The guilt rolls over Hermann like a storm. He can feel the pressure change, the hair on the back of his neck rising. “Didn’t Alice move in with you?” Hermann asks.

He _hates_ saying that name. Hates the way it tastes in his mouth.

He hates acknowledging that he’s complacent in this. That he knows his own wrongdoing. That he knows he’s stealing moments with Newton from someone else.

But Hermann is not a good enough man to back away. Instead, he presses in, stealing a kiss before Newton can answer.

“She’ll think I worked late. Slept at the lab,” Newt says when Hermann pulls back. “She won’t know.”

\--

Hermann is too desperately in love, to abysmally hungry and thirsty all at once, to do more than constantly want for a shred of Newton’s affection.

He’s past guilt, past sadness, past yearning for more. He has accepted his fate, even though he knows that it will be his inevitable demise.

\--

For a while, the pattern holds.

\--

But the reality is that Herman understands sequences, just as he understands Newton Geiszler. Just as he understands himself in conjunction _with_ Newton Geiszler.

This plateau cannot hold steady.

He knows, just as he knows the constants of the universe, that something, at some point, must give.

Strangely, he just never figured it would be _him_ that severs it all. That he would be the one to call the last straw.

\--

 _want it all_  
_want everything_  
_build connections, strengthen, **g r o w**_  
_we can have it -- we can keep it all_

\--

It is a abysmally nice day when Hermann’s life shatters irrevocably.

They have a rare overlap of coinciding days off, opposed to trying to find time together in the early hours of the morning or the late hours of night. For once, Newton is free of conferences or calls or the hustle of his work day. And, also for once, Hermann has divested himself of his work responsibilities for the day and has left the lab in the capable hands of his support staff. It helps remarkably that his current projects must sit undisturbed for twenty-four hours -- but in the event of an emergency, his staff has his phone number.

Newton had posed the idea of a day spent together -- _just like old times, dude --_ after hearing that Hermann would have a day off.

Hermann can’t say that he was unsurprised at the idea. Newton has become increasingly busy with each passing month. They barely find time to send an occasional email, much less slot their time together.

But Newt had cleared his schedule for Hermann.

And Hermann still isn’t entirely sure what to think of that.

They visit one of the war memorials first.

It is a sobering experience -- somber and brutal and fraught with memory. But the hope that shines behind it all springs eternal. The memories of the past, the truly human reach for the future. The _drive_ to persevere. It’s all so _much_. So dizzying. It makes Hermann lean into Newt’s touch a bit more whenever he is steered this way or that.

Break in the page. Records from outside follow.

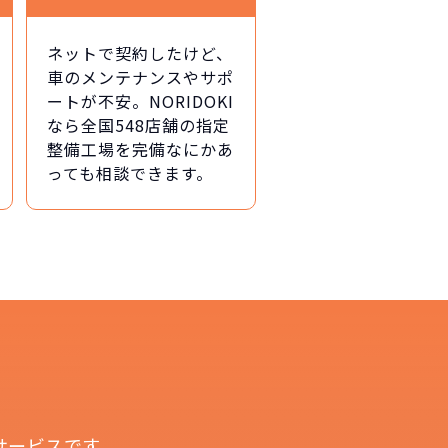
ネットで契約したけど、
車のメンテナンスやサポ
ートが不安。NORIDOKI
なら全国548店舗の指定
整備工場を完備なにかあ
！
っても相談できます。
切不要！
も対応が可能です。
ます。
！
サービスです。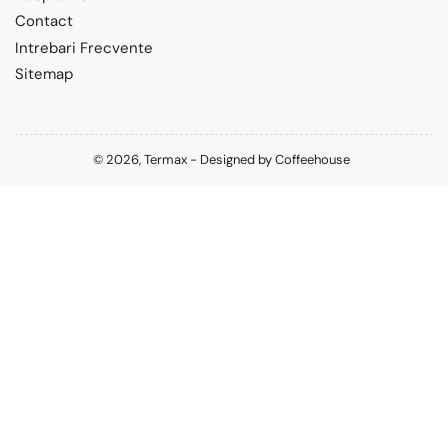
Contact
Intrebari Frecvente
Sitemap
© 2026,
Termax
-
Designed by
Coffeehouse
Metode
de
plata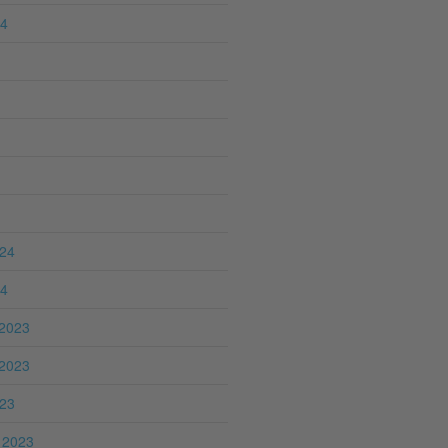
24
024
24
2023
2023
023
 2023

One of the Kaiju museums is next.

It is strange, seeing replicas of creatures that his colleagues destroyed. And even stranger: the replicas of those who destroyed his colleagues.

Hermann cannot bring himself to hate these beasts as viscerally, as vehemently as before. Not with Newton’s fascination spinning free in his head, not with the phantom prickle of an alien consciousness there as well. He _understands_ these creatures in a way he never did, before.

He dislikes them, yes -- but he cannot bring himself close to _hate_ any longer.

It is always a strange revelation, one he tries not to dwell on much.

“ _Hermann!_ ” Newt says, fingers wrapping around Hermann’s arm right above his elbow. Familiar touch near his pulse.

Hermann doesn’t need to look to know that Newt is staring up at a not-quite-life-sized replica of Otachi -- and its offspring.

The goosebumps are unexpected.

It could be Newton’s touch, the way that Newt steps close to Hermann in excitement, and it could be something else, too. Something a little bit like longing, a little bit like sadness with a heaping dose of intimacy in all of the empty spaces.

After all, they both know this creature -- or the creature that it bears the detailed likeness of -- so personally.

“She’s beautiful, isn’t she?” Newton says, head resting against Hermann’s shoulder.

The words are said with the same reverence that Newton reserves for speaking about Alice. And, occasionally, if he is very drunk or very tired, about Hermann.

“She is,” Hermann hears himself say. Not simply to placate Newton, but, at least partially, because the statement is _true._

The Kaiju are horrifically beautiful creatures -- Hermann sees it now. He understands Newton’s fascination, understands the gorgeous lines that wrap over every inch of Newton’s skin. He looks up at Otachi and at its offspring and finds that he is still in awe, heart thudding just the way it did that day, so many years ago.

It’s easy, now, to feel the pull of the ghost drift, swirling next to him with the same slurry of emotions as Hermann is feeling himself. He feels the tug, the way his consciousness wants to bend, to dip into the stream of it. He indulges slightly, loses himself in the warmth that is Newton and all of his color, all his bubbling vibrance. It is so familiar, so freeing, so viciously self-indulgent.

For a flash of a second, he is overwhelmed by it, by the _love_ , by the _desire_ , by the religious _adoration_ spread out in all directions.

“Woah,” Newton says, leaning even further against Hermann’s weight. It feels as if they might topple at any given moment. “That’s a trip.”

“Yes,” Hermann says, pulling back slightly from both Newton’s warmth and his frenzy of emotions. It’s too loud, too chaotic, too overstimulating. Hermann loves it too much. The longer he lets it last, the harder it is to pull himself away from that heat. “That it is.”

They have a dinner planned for later in the evening. It feels too much like a date, like something Hermann should feel immeasurably guilty about. Unfortunately, the feeling is beginning to grow so familiar that it is hard to maintain for any length of time.

The plans don’t stop Newton from dragging Hermann to an overpriced sushi restaurant for a late lunch, despite Hermann’s many protests.

“I get paid _so much,_ my dude,” Newt tells him.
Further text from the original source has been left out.